Los juegos políticos en época de crisis ponen en riesgo la vida de millones de personas.
Por
Carolína Vásquez
Araya
Que
nos vamos a contagiar, parece ser un hecho ineludible. Que algunos vamos a
morir, también. De hecho, estamos presenciando en primera fila un suceso capaz
de poner en jaque no solo nuestra capacidad de supervivencia, sino también –y
muy importante- nuestra sensibilidad humana, nuestro sentido comunitario y
nuestra forma de afrontar la incertidumbre con respecto al futuro, algo tan
ajeno a nuestras expectativas. La pandemia que ha paralizado al mundo revela
las falencias con relación a la capacidad de la ciencia y la medicina -cuyos
avances no parecen suficientes ante el ataque de un virus desconocido-, sino
también la falta de certeza sobre los mecanismos detrás de decisiones
trascendentales de las cuales depende la vida humana.
Los
sistemas que han regido nuestros países durante más de un siglo –y sus
estructuras de base con un claro carácter colonialista- se distinguen por la
concentración del poder y las restricciones de acceso a la educación para las
grandes mayorías, con el propósito de blindar ese poder y mantener a raya
cualquier intento de democratización y participación popular en los ámbitos
políticos. El neoliberalismo llevó el sistema al extremo, consolidando sus
estructuras al impedir el desarrollo económico de las capas más necesitadas y
convirtiéndolas en un vivero de mano de obra básica sin oportunidades de
progreso, pero muy necesario para asegurarse el incremento de su riqueza.
Los
gobernantes puestos en el poder por las élites, por lo tanto, responden a
consignas dictadas por los intereses corporativos y toman decisiones
consensuadas con sus patrocinadores. Este es el escenario en plena pandemia:
políticos ajenos al bien común con el poder de decidir sobre la vida de
millones de seres humanos, todo ello con base en la preeminencia del sistema
económico. Para esta cúpula, el Covid19 ha sido la panacea. Se acallaron las
protestas, se impuso el miedo y el flujo de los recursos para atender la crisis
sanitaria se modera de acuerdo con estrategias diseñadas a puerta cerrada.
En
síntesis, la vida de los pueblos del tercer mundo –y también de los primeros,
según se puede observar- se encuentra atada a decisiones divorciadas del más
básico concepto humanitario, dependiente de cuánto se podrá evitar la reducción
de los grandes capitales aun cuando para ello deba ponerse en riesgo la vida de
los trabajadores.

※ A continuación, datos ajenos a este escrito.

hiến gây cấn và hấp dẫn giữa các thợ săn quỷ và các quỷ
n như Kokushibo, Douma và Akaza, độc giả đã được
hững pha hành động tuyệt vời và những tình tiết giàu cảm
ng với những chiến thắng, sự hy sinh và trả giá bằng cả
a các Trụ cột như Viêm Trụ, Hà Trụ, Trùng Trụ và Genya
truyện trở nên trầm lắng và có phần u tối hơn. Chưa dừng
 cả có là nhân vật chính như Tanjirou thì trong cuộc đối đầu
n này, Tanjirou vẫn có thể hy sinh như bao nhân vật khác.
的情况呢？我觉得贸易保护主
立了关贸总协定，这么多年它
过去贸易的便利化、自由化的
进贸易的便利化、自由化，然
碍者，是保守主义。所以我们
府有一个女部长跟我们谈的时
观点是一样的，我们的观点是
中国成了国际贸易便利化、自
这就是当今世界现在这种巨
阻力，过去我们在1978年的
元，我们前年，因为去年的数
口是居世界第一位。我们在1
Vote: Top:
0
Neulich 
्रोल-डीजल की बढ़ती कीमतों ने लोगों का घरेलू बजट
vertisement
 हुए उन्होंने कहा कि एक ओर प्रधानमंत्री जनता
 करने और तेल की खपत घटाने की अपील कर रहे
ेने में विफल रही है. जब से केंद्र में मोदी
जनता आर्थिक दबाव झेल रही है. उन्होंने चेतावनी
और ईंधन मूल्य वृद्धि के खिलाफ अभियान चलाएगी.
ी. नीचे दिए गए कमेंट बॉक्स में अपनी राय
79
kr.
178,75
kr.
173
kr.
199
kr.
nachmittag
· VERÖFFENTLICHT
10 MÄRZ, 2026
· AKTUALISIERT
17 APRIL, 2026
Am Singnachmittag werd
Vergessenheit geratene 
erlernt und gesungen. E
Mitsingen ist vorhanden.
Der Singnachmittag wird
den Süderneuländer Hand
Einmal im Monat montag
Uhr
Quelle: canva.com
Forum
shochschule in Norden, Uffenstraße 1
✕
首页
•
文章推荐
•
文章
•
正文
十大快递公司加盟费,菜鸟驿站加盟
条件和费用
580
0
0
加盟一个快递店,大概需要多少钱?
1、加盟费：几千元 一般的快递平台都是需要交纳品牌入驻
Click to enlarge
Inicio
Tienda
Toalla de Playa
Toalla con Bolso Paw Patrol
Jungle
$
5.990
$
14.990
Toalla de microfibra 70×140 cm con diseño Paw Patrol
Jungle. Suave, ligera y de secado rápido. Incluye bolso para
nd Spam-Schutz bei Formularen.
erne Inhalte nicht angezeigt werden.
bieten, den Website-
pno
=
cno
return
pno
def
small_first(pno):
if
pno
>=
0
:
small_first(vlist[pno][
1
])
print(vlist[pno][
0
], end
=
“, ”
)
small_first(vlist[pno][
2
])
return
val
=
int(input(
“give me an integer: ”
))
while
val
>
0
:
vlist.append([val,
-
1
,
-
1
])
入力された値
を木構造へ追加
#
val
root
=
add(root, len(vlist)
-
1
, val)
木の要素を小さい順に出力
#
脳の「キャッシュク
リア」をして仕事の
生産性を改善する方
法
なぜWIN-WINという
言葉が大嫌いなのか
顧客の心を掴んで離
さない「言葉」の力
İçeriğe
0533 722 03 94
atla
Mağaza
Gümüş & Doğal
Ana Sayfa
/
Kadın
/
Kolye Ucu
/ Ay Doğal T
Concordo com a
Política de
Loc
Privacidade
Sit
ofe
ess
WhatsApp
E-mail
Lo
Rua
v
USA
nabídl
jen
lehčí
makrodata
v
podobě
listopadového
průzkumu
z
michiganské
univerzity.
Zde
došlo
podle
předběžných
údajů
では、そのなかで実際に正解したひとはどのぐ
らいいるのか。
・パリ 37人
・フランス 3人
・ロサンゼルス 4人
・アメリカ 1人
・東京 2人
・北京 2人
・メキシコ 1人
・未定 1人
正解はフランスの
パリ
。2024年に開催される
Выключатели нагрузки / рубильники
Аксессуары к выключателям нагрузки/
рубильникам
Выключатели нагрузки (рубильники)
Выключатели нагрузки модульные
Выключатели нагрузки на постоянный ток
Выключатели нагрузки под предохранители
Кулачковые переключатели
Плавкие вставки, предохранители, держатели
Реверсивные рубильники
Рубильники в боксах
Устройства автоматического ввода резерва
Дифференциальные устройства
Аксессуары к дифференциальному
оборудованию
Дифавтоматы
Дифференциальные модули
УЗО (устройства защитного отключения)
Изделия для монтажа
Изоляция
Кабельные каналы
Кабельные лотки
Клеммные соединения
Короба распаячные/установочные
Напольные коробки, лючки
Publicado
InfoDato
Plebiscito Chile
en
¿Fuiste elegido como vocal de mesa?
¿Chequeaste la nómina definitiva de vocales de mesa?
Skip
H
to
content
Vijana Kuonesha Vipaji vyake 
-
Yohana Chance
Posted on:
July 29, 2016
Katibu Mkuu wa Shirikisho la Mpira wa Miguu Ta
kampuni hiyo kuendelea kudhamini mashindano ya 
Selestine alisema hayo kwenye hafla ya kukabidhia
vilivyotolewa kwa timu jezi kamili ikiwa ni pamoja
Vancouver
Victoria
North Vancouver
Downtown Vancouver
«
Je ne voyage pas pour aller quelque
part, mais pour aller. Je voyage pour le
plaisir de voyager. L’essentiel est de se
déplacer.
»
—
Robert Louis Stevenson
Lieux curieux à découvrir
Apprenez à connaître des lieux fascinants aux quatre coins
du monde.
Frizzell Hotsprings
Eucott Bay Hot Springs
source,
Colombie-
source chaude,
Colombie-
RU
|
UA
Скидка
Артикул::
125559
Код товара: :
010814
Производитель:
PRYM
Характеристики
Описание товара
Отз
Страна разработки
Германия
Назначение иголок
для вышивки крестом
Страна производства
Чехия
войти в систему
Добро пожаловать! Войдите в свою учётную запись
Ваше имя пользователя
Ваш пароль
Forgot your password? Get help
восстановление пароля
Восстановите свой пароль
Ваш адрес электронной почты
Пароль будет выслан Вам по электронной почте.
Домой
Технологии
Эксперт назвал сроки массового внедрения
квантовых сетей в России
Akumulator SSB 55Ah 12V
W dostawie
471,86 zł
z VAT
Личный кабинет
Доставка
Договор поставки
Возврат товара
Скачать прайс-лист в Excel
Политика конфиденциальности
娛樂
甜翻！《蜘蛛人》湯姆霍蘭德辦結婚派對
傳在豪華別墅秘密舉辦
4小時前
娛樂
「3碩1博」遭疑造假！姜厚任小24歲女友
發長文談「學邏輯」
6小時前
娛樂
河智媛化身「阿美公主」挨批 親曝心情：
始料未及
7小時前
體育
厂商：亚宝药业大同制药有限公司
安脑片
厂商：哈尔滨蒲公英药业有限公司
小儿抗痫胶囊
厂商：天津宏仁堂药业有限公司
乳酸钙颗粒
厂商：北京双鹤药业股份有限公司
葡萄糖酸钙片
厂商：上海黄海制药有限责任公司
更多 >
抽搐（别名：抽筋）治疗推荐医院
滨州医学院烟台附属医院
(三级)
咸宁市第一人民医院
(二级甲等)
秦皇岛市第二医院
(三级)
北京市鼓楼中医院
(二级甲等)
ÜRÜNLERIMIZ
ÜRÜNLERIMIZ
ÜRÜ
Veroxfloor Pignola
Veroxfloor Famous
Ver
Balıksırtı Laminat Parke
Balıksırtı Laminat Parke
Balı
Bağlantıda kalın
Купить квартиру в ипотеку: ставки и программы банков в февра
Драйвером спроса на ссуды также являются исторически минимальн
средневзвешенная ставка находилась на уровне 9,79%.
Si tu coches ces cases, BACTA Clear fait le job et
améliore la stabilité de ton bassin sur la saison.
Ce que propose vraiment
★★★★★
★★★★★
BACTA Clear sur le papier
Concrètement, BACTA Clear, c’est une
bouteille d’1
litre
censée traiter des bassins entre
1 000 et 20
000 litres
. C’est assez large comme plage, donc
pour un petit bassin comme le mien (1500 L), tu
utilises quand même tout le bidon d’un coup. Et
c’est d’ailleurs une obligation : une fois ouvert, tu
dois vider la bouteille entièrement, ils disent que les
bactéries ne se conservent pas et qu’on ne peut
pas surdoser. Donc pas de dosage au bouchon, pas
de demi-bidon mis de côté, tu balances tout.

Como música de fondo, se utiliza el ámbito mediático y el
universo virtual para confundir conceptos, divulgar información inexacta,
incitar al rechazo de grupos vulnerables y plantear escenarios de terror cuyo
impacto provoca una conveniente parálisis social.
Las
relaciones indecentes entre capital y política nunca habían sido tan puestas en
evidencia como en este paréntesis, cuyos límites y extensión son todavía una
incógnita. En esta emergencia sanitaria de proporciones globales, la
destrucción de la infraestructura estatal -con todo lo que ello implica-
programada y perpetrada a espaldas de los pueblos, constituye la prueba
palpable de que el sistema político y económico predominante es, más que una
estrategia capitalista, un auténtico suicidio y sobre todo una amenaza a las
posibilidades de desarrollo de nuestros países.
En
estos días ha quedado a la vista el esqueleto endeble de un sistema depredador,
cuyas falacias caen por su peso ante la evidencia palpable de su incapacidad de
respuesta a una crisis humanitaria. El mundo tiene que cambiar, pero también
nuestra percepción de la realidad. Esta pandemia parece ser parte de una guerra
y, nosotros, simple carne de cañón.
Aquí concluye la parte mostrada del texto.